1.6. Per questa Corte, a sezioni unite, la procedura di accertamento tributario standardizzato mediante l’applicazione dei parametri o degli studi di settore costituisce un sistema di presunzioni semplici, la cui gravità, precisione e concordanza non è “ex lege” determinata dallo scostamento del reddito dichiarato rispetto agli “standards” in sé considerati – meri strumenti di ricostruzione per elaborazione statistica della normale redditività – ma nasce solo in esito al contraddittorio da attivare obbligatoriamente, pena la nullità dell’accertamento, con il contribuente. In tale sede, quest’ultimo ha l’onere di provare, senza limitazione alcuna di mezzi e di contenuto, la sussistenza di condizioni che giustificano l’esclusione dell’impresa dall’area dei soggetti cui possono essere applicati gli “standards” o la specifica realtà dell’attività economica nel periodo di tempo in esame, mentre la motivazione dell’atto di accertamento non può esaurirsi nel rilievo dello scostamento, ma deve essere integrata con la dimostrazione dell’applicabilità in concreto dello “standard” prescelto e con le ragioni per le quali sono state disattese le contestazioni sollevate dal contribuente. L’esito del contraddittorio, tuttavia, non condiziona l’impugnabilità dell’accertamento, potendo il giudice tributario liberamente valutare tanto l’applicabilità degli “standards” al caso concreto, da dimostrarsi dall’ente impositore, quanto la controprova offerta dal contribuente che, al riguardo, non è vincolato alle eccezioni sollevate nella fase del procedimento amministrativo e dispone della più ampia facoltà, incluso il ricorso a presunzioni semplici, anche se non abbia risposto all’invito al contraddittorio in sede amministrativa, restando inerte.
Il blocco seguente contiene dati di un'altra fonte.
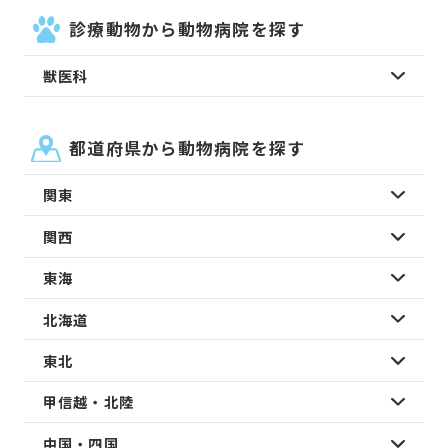
診療動物から動物病院を探す
獣医科
都道府県から動物病院を探す
関東
関西
東海
北海道
東北
甲信越・北陸
中国・四国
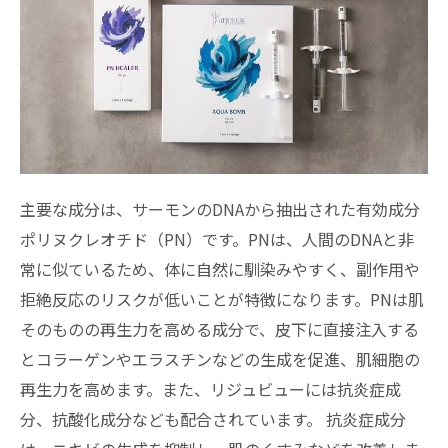
主要な成分は、サーモンのDNA
から抽出された有効成分
ポリヌクレオチド（PN）です。PNは、人間のDNAと非
常に似ているため、体に自然に馴染みやすく、副作用や
拒絶反応のリスクが低いことが特徴になります。PNは肌
そのものの再生力を高める成分で、皮下に直接注入する
とコラーゲンやエラスチンなどの生成を促進、肌細胞の
再生力を高めます。また、リジュビューには抗炎症成
分、抗酸化成分なども配合されています。 抗炎症成分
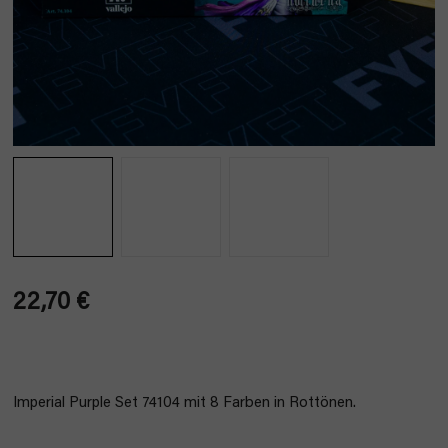
22,70 €
Verkaufspreis:
Imperial Purple Set 74104 mit 8 Farben in Rottönen.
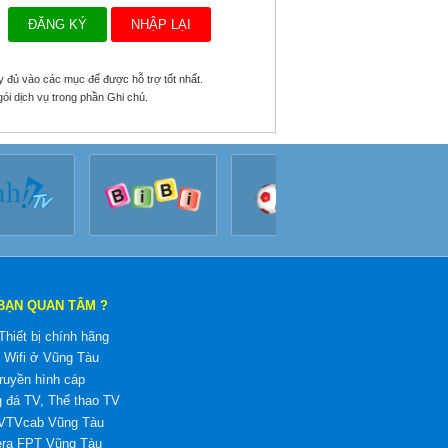
y đủ vào các mục để được hỗ trợ tốt nhất.
gói dịch vụ trong phần Ghi chú.
BẠN QUAN TÂM ?
hiết bị chính hãng
 Wifi ở Vũng Tàu
ruyền hình cáp
 đá TV, Thể thao TV
 VTVcab Vũng Tàu
ra FPT Vũng Tàu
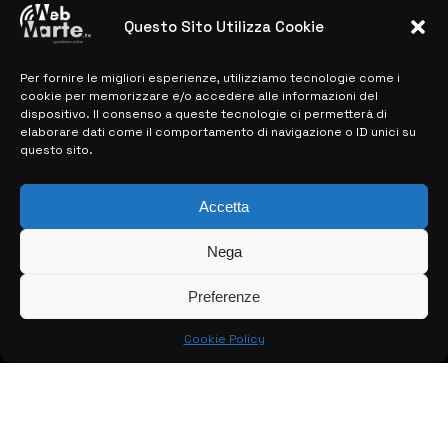
previste
Questo Sito Utilizza Cookie
28 MARZO 2024
Per fornire le migliori esperienze, utilizziamo tecnologie come i
cookie per memorizzare e/o accedere alle informazioni del
MAPPA DEL SITO
dispositivo. Il consenso a queste tecnologie ci permetterà di
elaborare dati come il comportamento di navigazione o ID unici su
questo sito.
> NOTIZIE
> EDIZIONI LOCALI
Accetta
> CONTATTI
Nega
> INFO
Preferenze
Cookie Policy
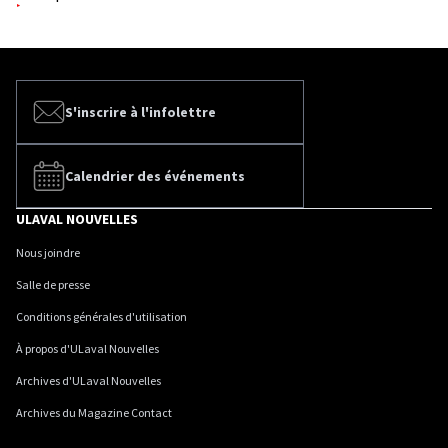
S'inscrire à l'infolettre
Calendrier des événements
ULAVAL NOUVELLES
Nous joindre
Salle de presse
Conditions générales d'utilisation
À propos d'ULaval Nouvelles
Archives d'ULaval Nouvelles
Archives du Magazine Contact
In tal caso, però, egli assume le conseguenze di questo suo comportamento, in quanto l’Ufficio può motivare l’accertamento sulla sola base dell’applicazione degli “standards”, dando conto dell’impossibilità di costituire il contraddittorio con il contribuente, nonostante il rituale invito, ed il giudice può valutare, nel quadro probatorio, la mancata risposta all’invito (Cass., sez.un., 18 dicembre 2009, n. 26635).
1.7. Pertanto, poiché l’accertamento non è fondato in via esclusiva sugli studi di settore, non era necessario alcun contraddittorio preventivo con la contribuente.
3. La sentenza impugnata deve, quindi, essere cassata con rinvio alla Commissione tributaria regionale della Campania, sezione distaccata di Salerno, in diversa composizione, che provvederà anche sulle spese del giudizio di legittimità.
P.Q.M.
Accoglie il ricorso; cassa la sentenza impugnata, con rinvio alla Commissione tributaria regionale della Campania, sezione distaccata di Salerno, in diversa composizione, cui demanda di provvedere anche sulle spese del giudizio di legittimità.